Exploratory Data Analysis

One of the ways to see the relation between numeric variables is by using correlation plot. We will start by correlate team attributes such as team_form and opponent_form to our target variable:

Then, we will correlate the player attributes which contain parameters such as xG_90, fpl_form, and shots_90:

In both graph, we could say that our target variable, total_points show a weak correlation with other parameters. It shows us that we could not interpretate the player points by only using one or few variables. To predict the point, we need to combine other parameters.

The following plot is the average points of that scored by each position in each round. We could see that attacking midfielder (AM) and forward (ST) nearly dominate the highest average in every round. Forwards seem to be more fluctuative than the attacking midfielders, however they have the highest ceiling among the other positions. It also important to be noted that the full back (FB) is having a higher average points than the centre back (CB), most likely because of their attacking contributions on the picth. Defensive midfielders is the lowest among the group, that can be explained because of their lack of involvement in attack and the absence of defensive acknowledgement for them in the game.
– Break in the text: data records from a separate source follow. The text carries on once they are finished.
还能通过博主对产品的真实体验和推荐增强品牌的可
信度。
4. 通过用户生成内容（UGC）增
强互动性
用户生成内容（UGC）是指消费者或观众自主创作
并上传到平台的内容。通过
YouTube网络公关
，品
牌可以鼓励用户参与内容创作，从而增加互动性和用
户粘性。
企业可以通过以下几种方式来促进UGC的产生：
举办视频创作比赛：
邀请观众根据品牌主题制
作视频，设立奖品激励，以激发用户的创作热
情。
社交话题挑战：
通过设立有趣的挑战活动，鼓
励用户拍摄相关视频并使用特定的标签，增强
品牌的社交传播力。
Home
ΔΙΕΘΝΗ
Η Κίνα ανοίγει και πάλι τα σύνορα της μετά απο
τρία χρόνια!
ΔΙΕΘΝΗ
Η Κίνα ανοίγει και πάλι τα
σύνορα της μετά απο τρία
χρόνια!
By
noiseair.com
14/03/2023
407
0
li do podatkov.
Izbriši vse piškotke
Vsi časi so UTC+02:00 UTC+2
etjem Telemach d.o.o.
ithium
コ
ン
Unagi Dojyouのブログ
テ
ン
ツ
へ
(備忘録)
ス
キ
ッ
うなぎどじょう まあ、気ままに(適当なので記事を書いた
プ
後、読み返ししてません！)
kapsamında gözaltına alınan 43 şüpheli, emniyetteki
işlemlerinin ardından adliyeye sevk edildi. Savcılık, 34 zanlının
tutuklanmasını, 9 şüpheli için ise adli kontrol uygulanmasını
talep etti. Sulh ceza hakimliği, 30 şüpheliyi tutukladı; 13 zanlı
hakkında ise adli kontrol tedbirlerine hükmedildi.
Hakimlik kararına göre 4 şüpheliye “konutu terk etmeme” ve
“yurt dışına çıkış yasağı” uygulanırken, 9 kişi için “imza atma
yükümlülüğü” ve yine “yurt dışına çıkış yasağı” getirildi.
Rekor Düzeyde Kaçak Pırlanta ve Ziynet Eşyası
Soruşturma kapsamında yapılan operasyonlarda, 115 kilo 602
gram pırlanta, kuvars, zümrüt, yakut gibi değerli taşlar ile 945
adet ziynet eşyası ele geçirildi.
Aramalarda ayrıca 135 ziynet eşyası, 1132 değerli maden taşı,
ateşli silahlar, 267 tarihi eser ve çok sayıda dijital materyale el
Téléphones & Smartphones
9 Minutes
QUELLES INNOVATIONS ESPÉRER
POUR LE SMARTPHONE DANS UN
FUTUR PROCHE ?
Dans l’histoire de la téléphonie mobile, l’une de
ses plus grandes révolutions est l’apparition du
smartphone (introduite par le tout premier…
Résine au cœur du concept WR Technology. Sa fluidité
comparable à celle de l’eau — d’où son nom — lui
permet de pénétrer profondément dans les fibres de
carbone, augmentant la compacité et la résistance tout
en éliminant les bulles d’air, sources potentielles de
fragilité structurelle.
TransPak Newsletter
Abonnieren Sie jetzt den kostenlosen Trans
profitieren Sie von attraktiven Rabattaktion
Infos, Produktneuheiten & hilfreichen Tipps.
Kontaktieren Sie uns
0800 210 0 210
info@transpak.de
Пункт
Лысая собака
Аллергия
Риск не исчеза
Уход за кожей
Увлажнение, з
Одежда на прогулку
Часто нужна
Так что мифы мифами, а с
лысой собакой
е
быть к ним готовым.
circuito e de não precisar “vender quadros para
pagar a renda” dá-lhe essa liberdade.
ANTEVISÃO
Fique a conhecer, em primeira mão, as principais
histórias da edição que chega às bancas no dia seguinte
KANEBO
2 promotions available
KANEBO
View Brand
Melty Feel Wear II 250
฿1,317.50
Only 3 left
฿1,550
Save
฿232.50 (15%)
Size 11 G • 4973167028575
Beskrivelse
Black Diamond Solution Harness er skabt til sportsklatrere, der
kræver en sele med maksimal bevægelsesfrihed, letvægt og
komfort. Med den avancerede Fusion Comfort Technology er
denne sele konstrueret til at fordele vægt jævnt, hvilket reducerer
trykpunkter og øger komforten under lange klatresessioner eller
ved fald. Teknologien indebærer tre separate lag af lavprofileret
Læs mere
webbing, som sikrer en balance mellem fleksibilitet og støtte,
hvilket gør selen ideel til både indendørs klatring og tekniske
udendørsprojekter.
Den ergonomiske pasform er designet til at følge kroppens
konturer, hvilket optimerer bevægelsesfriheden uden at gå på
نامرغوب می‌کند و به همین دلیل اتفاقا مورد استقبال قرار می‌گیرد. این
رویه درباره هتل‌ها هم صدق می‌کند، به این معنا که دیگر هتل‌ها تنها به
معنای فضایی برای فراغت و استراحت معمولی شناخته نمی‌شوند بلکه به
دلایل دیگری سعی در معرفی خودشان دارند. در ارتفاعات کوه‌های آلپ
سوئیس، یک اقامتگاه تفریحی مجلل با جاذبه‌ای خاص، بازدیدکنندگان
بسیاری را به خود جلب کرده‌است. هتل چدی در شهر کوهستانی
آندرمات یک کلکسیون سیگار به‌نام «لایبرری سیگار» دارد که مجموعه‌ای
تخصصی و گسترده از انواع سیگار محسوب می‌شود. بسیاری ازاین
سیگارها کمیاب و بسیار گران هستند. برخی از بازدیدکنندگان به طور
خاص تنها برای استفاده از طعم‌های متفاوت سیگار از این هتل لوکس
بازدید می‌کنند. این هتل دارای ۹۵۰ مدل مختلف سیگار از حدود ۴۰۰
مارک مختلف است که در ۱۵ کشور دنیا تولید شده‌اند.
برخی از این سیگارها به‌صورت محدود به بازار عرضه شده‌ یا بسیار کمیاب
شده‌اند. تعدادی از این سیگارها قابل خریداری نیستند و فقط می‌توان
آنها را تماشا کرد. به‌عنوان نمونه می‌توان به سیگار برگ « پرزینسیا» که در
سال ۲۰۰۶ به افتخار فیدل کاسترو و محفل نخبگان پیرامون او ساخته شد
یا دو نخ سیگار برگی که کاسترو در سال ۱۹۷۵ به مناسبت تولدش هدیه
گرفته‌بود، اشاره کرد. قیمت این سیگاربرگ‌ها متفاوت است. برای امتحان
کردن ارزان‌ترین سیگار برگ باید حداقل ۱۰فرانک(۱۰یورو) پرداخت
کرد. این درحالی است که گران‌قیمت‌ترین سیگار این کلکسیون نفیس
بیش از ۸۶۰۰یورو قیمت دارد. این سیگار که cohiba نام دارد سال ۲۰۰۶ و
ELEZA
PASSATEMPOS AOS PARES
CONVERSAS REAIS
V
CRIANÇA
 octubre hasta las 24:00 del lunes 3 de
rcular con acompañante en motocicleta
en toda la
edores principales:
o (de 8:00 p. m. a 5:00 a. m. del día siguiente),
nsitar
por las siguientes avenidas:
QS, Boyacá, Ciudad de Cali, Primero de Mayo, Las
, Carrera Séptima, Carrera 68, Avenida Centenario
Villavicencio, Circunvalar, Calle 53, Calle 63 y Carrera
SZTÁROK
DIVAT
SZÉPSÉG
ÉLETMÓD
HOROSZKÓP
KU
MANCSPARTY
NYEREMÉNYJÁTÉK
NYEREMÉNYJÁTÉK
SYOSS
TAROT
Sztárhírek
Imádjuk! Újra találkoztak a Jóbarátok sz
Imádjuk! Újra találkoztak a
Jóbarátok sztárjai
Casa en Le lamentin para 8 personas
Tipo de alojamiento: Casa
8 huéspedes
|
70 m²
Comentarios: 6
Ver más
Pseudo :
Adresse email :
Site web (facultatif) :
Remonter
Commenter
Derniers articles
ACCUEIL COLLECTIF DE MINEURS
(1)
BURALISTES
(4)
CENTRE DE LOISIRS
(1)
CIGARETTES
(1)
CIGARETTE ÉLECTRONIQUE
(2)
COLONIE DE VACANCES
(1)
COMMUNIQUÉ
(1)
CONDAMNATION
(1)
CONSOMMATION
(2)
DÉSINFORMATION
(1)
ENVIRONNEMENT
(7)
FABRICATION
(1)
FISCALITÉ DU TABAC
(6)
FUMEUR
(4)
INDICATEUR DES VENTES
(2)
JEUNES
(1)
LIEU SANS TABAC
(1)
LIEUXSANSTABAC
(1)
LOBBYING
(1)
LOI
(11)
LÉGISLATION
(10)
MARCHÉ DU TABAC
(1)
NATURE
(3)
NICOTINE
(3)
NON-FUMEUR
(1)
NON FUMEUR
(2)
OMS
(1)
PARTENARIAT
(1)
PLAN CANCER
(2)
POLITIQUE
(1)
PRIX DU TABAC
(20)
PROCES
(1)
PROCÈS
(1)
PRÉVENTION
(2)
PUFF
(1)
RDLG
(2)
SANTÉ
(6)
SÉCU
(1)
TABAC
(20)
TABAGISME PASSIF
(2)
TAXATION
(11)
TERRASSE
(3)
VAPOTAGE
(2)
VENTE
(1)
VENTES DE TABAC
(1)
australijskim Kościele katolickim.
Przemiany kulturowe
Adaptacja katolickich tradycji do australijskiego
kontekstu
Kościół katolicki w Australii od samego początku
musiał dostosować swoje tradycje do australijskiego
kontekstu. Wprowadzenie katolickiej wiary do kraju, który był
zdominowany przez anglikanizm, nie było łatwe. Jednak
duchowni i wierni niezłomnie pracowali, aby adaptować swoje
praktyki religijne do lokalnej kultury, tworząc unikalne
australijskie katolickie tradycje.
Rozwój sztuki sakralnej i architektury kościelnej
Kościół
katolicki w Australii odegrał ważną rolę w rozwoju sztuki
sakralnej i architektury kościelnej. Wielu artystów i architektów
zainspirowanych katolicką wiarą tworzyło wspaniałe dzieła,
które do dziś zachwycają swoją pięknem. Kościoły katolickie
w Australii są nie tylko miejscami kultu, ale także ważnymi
Does the expensive player really give you more points throughout the season? If we look the following plot, the answer would be correct, generally. However, the real task is to get the best valuable player, which it means player with high points per value (or points per million). In the plot, on the high price range (right of the plot), attacking midfielders is tend to be a better value than forward throughout the season. On the lower price range, we could see that defenders from top team, such as Trent Alexander-Arnold of Liverpool or Aymeric Laporte of Man City are a better value pick than the other positions.

Which position frequently give us double digit returns in each round throughout the season? We are trying answer the question by using the following graph. The left one is the number of single digit returns (6 - 9 points) that produced by position in each round and the right is the double digit returns (> 9 points). From the graph it is obvious that only full back and attacking midfielder that give us consistent number of single digit return of more than 150 times. However only attacking midfielder that give us more than 100 times of double digit returns throughout the season.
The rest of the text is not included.